» **Task to carry out**
Return only the lines of the data below from the line with "VOTES IN THE MIDTERMS?" up to and including the line with "08, 03:53:10 PM", exactly as written, with the pictures omitted.

» **Working data**

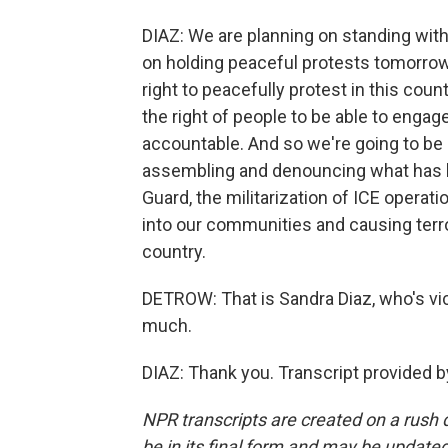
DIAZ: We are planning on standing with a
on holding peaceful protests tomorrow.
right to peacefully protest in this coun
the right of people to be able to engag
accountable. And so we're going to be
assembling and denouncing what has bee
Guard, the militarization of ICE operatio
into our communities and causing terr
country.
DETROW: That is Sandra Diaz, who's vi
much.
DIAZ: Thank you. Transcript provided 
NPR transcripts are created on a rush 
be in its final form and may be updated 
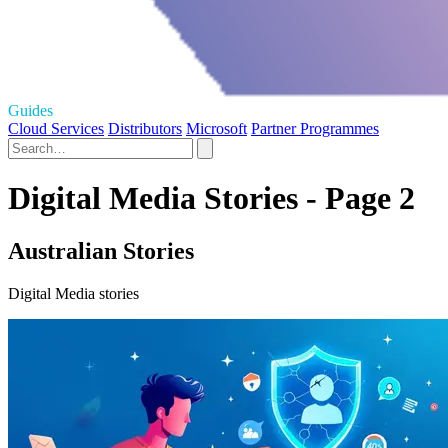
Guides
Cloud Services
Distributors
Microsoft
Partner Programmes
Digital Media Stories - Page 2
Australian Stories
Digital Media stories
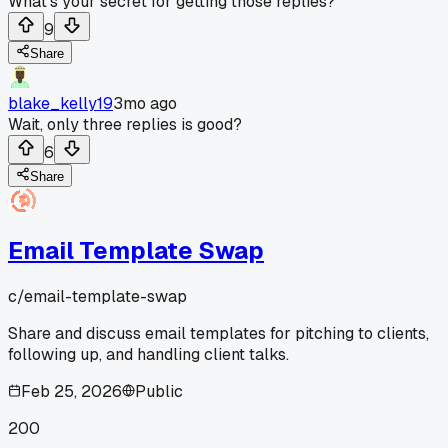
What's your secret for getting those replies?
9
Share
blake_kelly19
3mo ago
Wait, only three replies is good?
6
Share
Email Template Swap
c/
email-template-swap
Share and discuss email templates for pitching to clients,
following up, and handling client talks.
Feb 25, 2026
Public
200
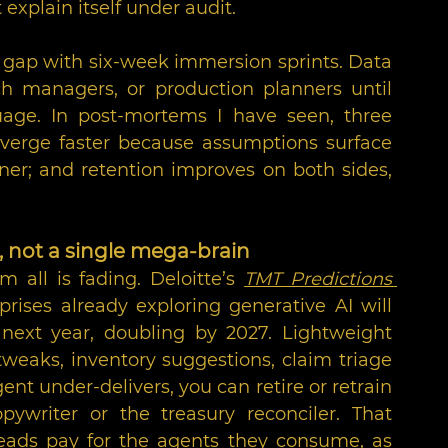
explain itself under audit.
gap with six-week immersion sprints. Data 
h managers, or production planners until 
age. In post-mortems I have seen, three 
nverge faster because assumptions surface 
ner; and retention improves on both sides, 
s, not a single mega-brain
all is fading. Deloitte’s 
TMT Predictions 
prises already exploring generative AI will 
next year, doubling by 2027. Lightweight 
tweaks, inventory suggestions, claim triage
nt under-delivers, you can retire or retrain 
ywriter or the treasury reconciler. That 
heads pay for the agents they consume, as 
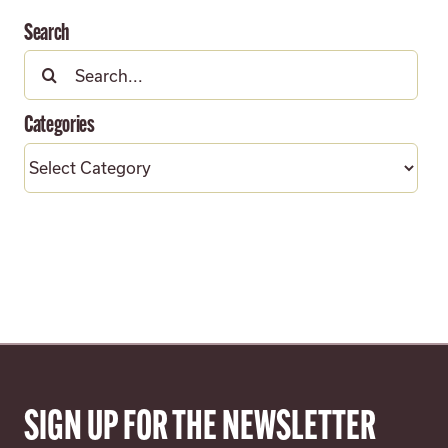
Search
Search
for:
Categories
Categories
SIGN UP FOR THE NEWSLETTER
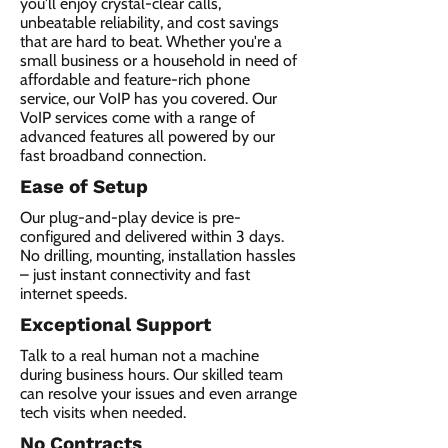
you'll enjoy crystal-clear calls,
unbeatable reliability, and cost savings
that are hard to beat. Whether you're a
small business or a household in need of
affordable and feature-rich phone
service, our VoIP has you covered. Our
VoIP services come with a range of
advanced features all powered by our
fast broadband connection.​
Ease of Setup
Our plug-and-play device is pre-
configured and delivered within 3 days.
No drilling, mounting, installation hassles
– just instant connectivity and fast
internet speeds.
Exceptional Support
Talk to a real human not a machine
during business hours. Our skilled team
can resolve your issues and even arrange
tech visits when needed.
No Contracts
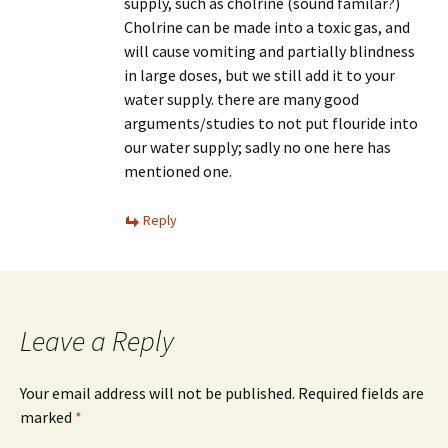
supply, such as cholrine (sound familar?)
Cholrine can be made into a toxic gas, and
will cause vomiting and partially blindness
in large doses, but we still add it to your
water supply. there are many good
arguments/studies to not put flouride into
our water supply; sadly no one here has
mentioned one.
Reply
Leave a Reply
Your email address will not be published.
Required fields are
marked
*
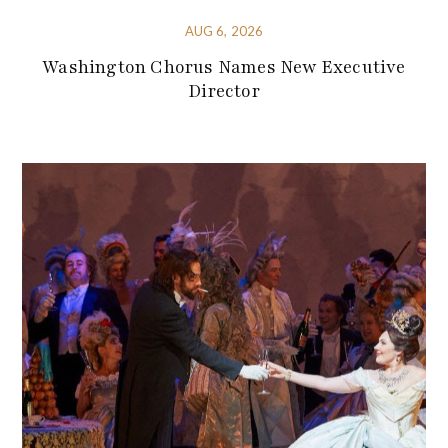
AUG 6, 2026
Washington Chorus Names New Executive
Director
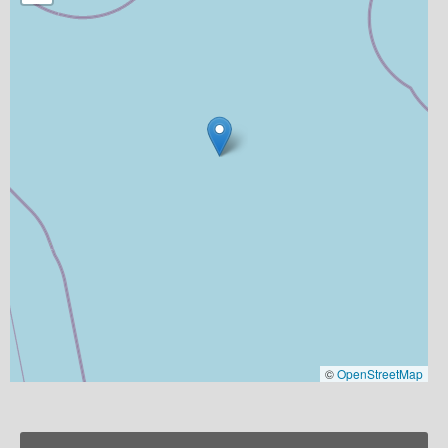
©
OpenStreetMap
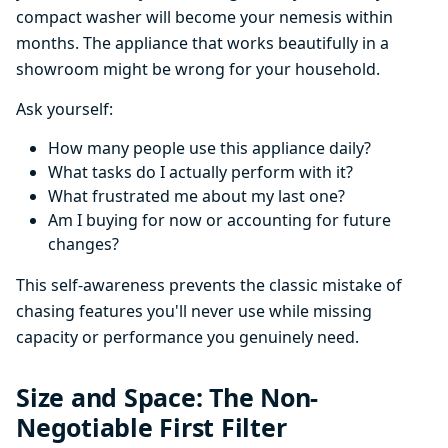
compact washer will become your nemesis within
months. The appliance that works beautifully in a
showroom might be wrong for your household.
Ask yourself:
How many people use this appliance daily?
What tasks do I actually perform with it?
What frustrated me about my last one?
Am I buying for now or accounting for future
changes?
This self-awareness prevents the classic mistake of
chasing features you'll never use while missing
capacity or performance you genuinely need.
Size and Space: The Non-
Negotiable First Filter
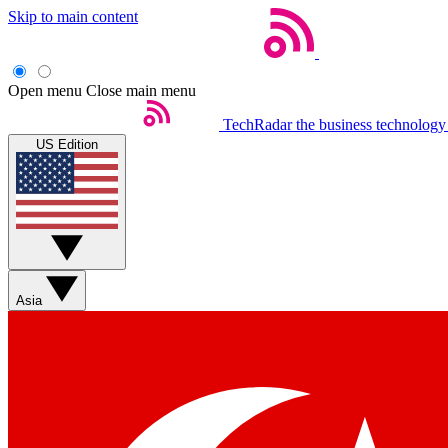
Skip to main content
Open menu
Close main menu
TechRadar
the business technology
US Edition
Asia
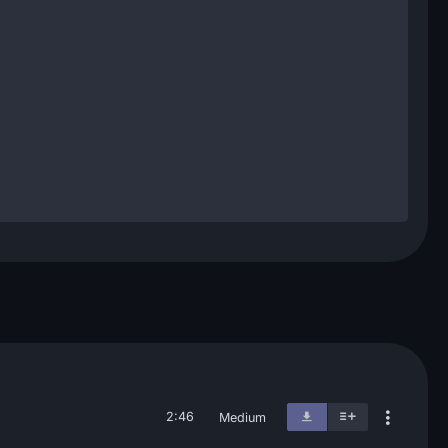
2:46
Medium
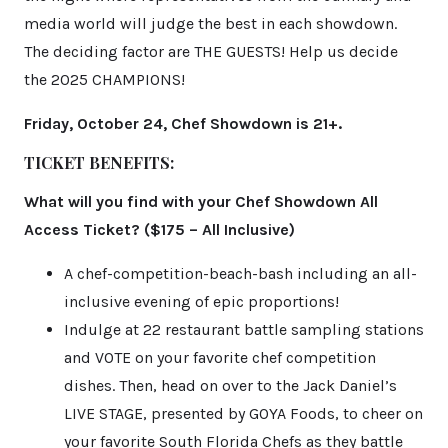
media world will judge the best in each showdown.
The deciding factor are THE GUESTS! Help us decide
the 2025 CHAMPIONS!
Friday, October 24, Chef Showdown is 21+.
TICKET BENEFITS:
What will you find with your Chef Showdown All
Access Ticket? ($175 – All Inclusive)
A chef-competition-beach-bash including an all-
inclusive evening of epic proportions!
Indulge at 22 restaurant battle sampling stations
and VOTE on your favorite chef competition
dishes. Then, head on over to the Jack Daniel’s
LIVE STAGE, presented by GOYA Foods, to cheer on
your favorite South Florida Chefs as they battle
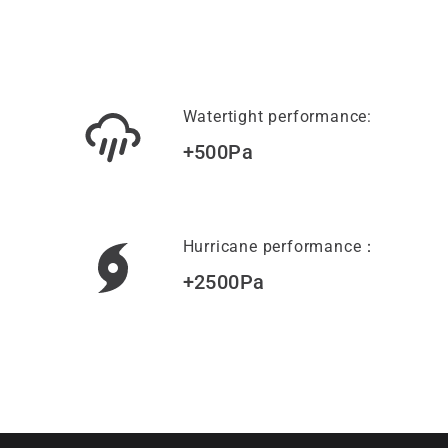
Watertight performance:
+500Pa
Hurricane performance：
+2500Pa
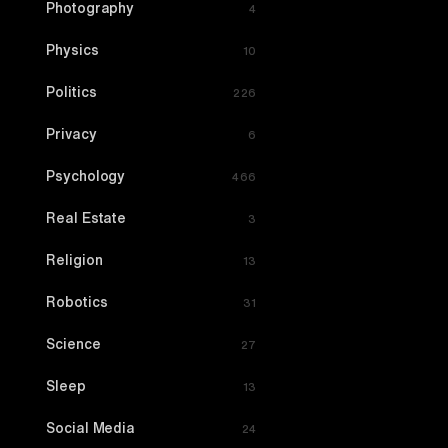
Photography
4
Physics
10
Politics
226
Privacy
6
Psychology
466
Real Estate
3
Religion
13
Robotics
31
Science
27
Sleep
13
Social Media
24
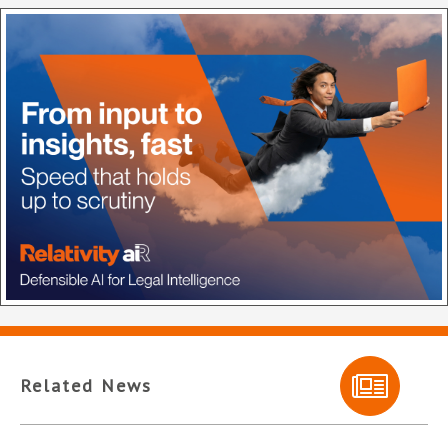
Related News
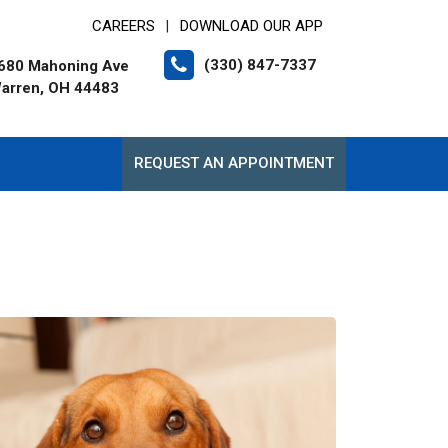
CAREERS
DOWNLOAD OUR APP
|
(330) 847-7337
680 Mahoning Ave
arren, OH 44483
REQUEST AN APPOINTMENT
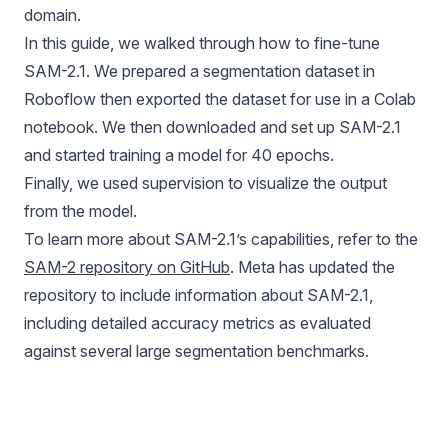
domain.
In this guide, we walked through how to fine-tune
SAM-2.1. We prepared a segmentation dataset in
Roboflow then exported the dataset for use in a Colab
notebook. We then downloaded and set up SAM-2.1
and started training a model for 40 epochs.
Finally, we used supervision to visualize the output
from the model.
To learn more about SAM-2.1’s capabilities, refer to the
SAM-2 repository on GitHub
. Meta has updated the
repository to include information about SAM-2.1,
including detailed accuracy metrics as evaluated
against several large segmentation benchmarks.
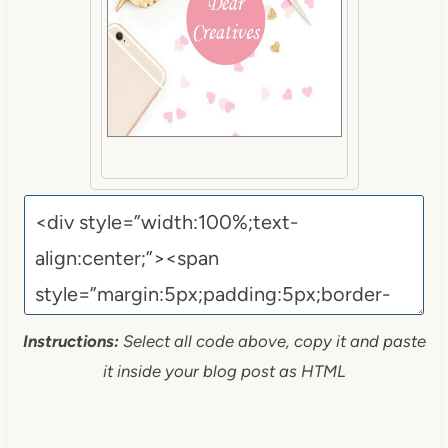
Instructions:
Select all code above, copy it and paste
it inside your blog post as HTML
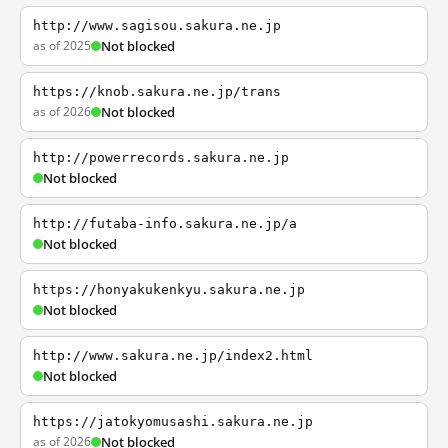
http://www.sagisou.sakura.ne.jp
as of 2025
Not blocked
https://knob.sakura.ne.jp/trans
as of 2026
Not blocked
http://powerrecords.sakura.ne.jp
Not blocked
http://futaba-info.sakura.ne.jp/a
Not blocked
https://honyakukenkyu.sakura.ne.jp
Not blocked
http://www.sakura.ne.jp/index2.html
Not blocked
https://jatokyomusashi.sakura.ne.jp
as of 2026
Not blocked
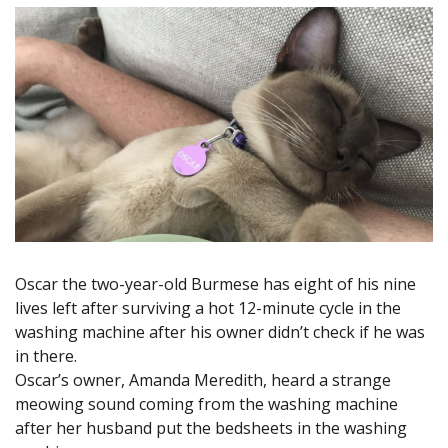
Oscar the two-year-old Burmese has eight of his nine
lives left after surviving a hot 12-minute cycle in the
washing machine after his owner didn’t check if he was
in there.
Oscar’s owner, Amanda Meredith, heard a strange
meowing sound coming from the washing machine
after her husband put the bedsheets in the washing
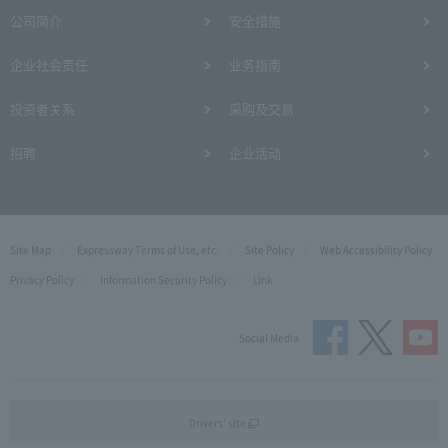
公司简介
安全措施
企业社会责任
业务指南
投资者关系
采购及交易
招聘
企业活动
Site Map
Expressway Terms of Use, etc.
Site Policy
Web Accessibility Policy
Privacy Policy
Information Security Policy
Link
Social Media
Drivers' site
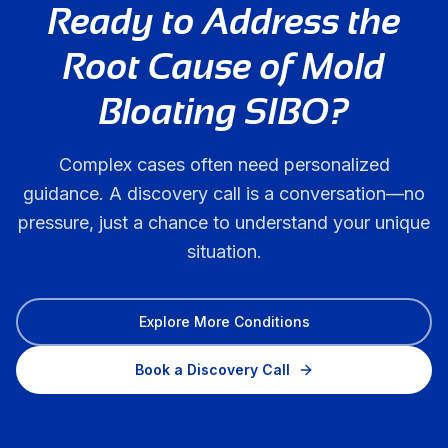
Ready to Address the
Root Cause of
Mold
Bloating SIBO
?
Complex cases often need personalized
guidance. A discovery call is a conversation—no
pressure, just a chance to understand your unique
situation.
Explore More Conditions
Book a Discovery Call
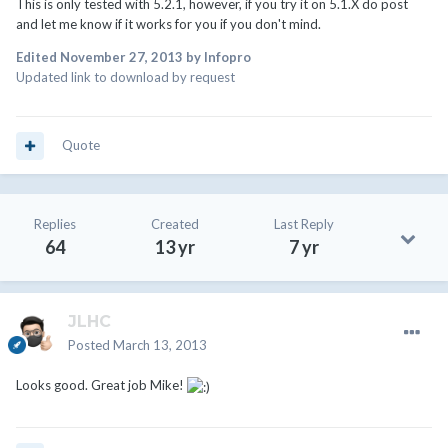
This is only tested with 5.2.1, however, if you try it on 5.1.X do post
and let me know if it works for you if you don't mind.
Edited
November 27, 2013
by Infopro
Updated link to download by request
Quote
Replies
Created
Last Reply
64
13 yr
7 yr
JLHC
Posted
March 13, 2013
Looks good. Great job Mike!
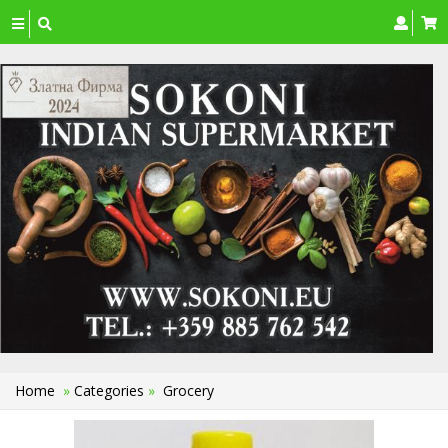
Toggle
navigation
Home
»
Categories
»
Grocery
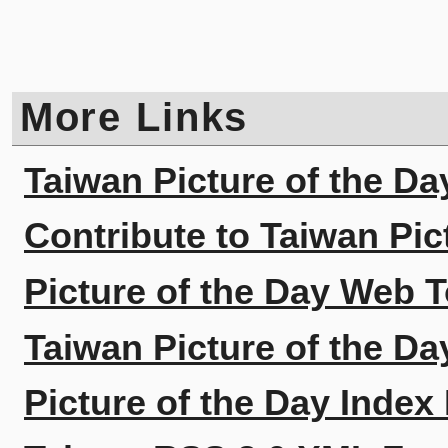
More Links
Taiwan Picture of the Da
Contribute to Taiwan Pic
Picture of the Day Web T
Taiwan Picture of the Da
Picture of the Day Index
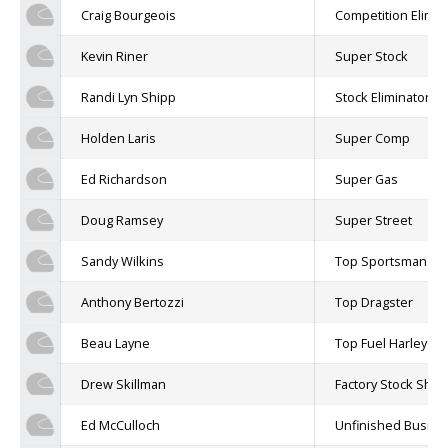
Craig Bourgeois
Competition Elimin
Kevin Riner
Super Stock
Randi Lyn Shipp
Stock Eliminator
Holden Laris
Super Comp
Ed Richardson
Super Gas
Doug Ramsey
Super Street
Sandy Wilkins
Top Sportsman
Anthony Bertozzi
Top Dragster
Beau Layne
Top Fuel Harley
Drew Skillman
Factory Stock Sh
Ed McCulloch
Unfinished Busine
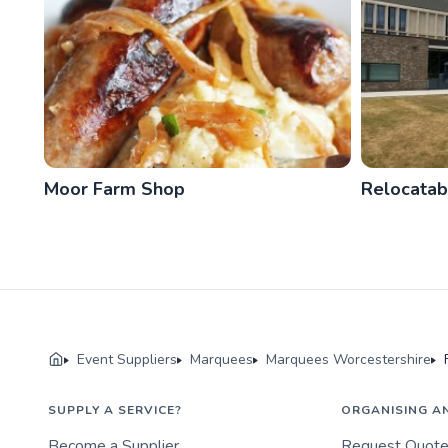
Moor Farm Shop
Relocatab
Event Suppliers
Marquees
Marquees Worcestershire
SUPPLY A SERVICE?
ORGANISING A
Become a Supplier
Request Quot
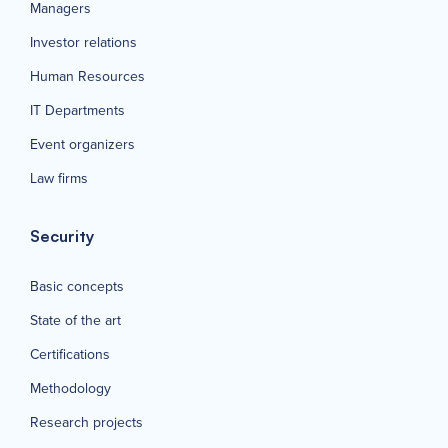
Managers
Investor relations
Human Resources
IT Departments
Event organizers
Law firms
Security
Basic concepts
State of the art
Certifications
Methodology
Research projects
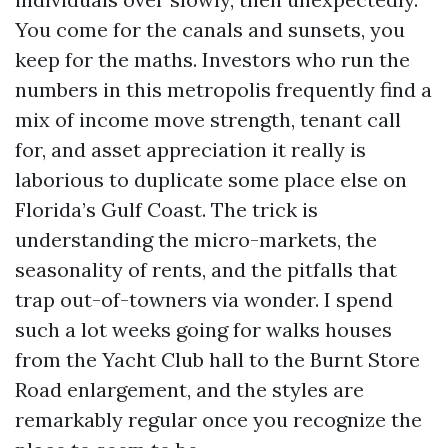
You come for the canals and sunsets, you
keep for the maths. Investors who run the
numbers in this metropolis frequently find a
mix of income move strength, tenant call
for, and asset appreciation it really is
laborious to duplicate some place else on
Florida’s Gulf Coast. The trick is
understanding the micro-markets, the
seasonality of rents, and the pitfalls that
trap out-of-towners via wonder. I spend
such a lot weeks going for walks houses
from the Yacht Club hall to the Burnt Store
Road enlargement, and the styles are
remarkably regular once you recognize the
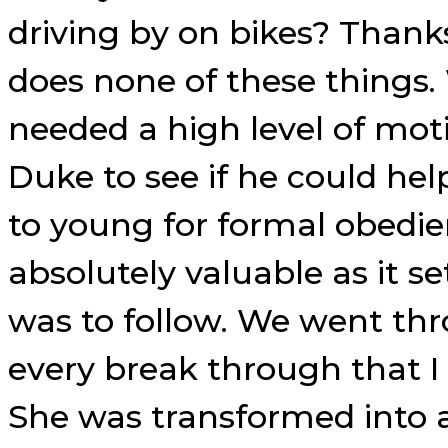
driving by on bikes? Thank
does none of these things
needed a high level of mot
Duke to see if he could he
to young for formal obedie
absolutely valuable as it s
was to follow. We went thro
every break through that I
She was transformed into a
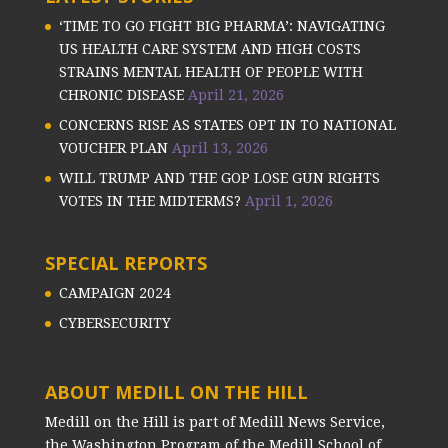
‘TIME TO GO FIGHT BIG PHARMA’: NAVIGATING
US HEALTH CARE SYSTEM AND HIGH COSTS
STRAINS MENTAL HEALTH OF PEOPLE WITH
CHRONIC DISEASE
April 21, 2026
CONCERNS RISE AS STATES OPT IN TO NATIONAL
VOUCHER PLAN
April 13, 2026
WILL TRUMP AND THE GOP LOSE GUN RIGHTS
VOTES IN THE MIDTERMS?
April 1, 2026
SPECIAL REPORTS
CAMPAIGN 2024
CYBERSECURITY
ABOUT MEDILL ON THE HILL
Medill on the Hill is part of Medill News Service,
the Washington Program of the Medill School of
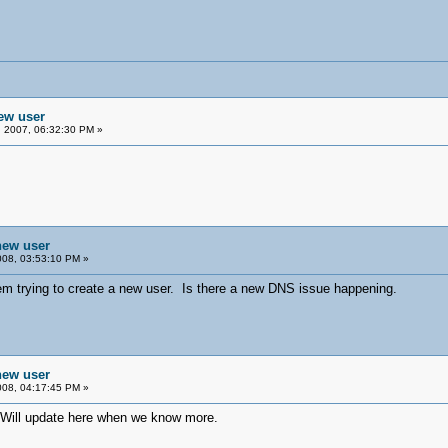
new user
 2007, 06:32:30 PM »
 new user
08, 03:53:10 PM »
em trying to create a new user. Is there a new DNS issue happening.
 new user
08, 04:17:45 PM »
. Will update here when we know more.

» **Result of this task**
VOTES IN THE MIDTERMS?
April 1, 2026
SPECIAL REPORTS
CAMPAIGN 2024
CYBERSECURITY
ABOUT MEDILL ON THE HILL
Medill on the Hill is part of Medill News Service,
the Washington Program of the Medill School of
new user
 2007, 06:32:30 PM »
 new user
08, 03:53:10 PM »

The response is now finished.